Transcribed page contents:
____________

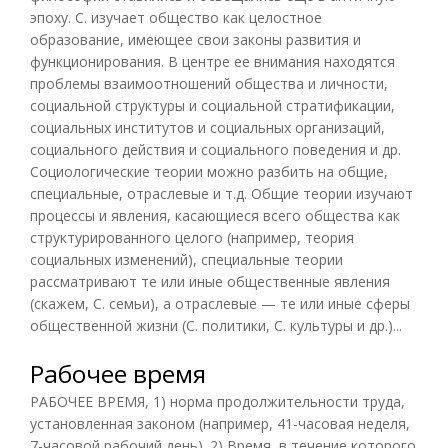
эпоху. С. изучает общество как целостное
образование, имеющее свои законы развития и
функционирования. В центре ее внимания находятся
проблемы взаимоотношений общества и личности,
социальной структуры и социальной стратификации,
социальных институтов и социальных организаций,
социального действия и социального поведения и др.
Социологические теории можно разбить на общие,
специальные, отраслевые и т.д. Общие теории изучают
процессы и явления, касающиеся всего общества как
структурированного целого (например, теория
социальных изменений), специальные теории
рассматривают те или иные общественные явления
(скажем, С. семьи), а отраслевые — те или иные сферы
общественной жизни (С. политики, С. культуры и др.)...
Рабочее время
РАБОЧЕЕ ВРЕМЯ, 1) норма продолжительности труда,
установленная законом (например, 41-часовая неделя,
7-часовой рабочий день). 2) Время, в течение которого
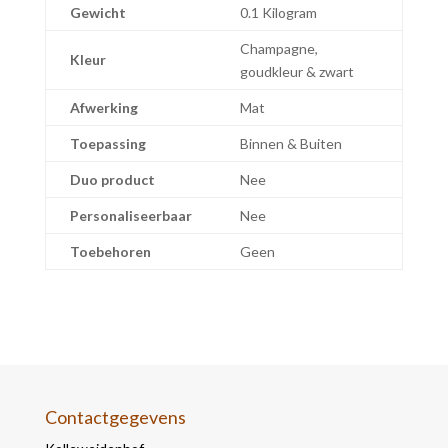
Gewicht
0.1 Kilogram
Champagne,
Kleur
goudkleur & zwart
Afwerking
Mat
Toepassing
Binnen & Buiten
Duo product
Nee
Personaliseerbaar
Nee
Toebehoren
Geen
Contactgegevens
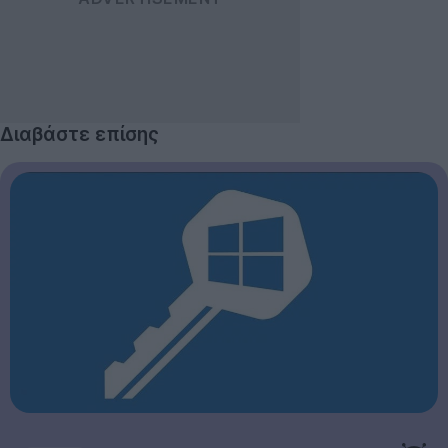
Διαβάστε επίσης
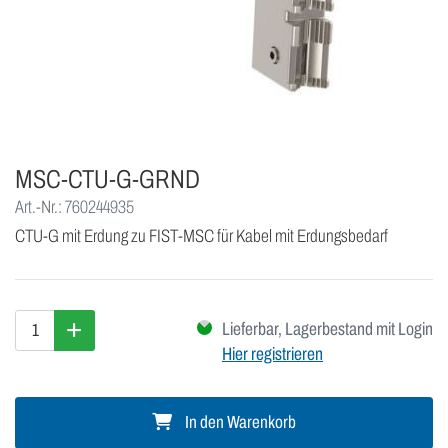
MSC-CTU-G-GRND
Art.-Nr.: 760244935
CTU-G mit Erdung zu FIST-MSC für Kabel mit Erdungsbedarf
Lieferbar, Lagerbestand mit Login
Hier registrieren
In den Warenkorb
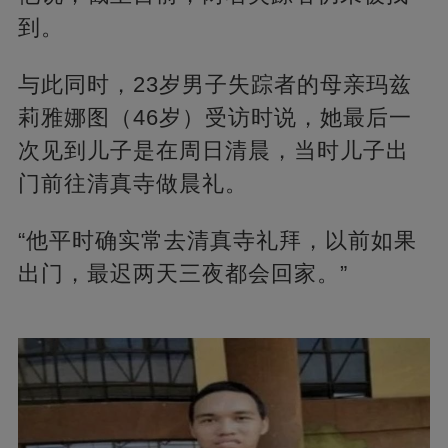
到。
与此同时，23岁男子失踪者的母亲玛兹
莉雅娜图（46岁）受访时说，她最后一
次见到儿子是在周日清晨，当时儿子出
门前往清真寺做晨礼。
“他平时确实常去清真寺礼拜，以前如果
出门，最迟两天三夜都会回家。”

____________

**Your objective:**
Without the pictures, transcribe the lines from the one containing "установленная законом (например, 41-часовая" through the end of the data, exactly and only those.

**Answer space:**
установленная законом (например, 41-часовая неделя,
7-часовой рабочий день). 2) Время, в течение которого
Gewicht
0.1 Kilogram
Champagne,
Kleur
goudkleur & zwart
Afwerking
Mat
Toepassing
Binnen & Buiten
Duo product
Nee
Personaliseerbaar
Nee
Toebehoren
Geen
Contactgegevens
Διαβάστε επίσης
MSC-CTU-G-GRND
Art.-Nr.: 760244935
CTU-G mit Erdung zu FIST-MSC für Kabel mit Erdungsbedarf
Lieferbar, Lagerbestand mit Login
Hier registrieren
In den Warenkorb
到。
与此同时，23岁男子失踪者的母亲玛兹
莉雅娜图（46岁）受访时说，她最后一
次见到儿子是在周日清晨，当时儿子出
门前往清真寺做晨礼。
“他平时确实常去清真寺礼拜，以前如果
出门，最迟两天三夜都会回家。”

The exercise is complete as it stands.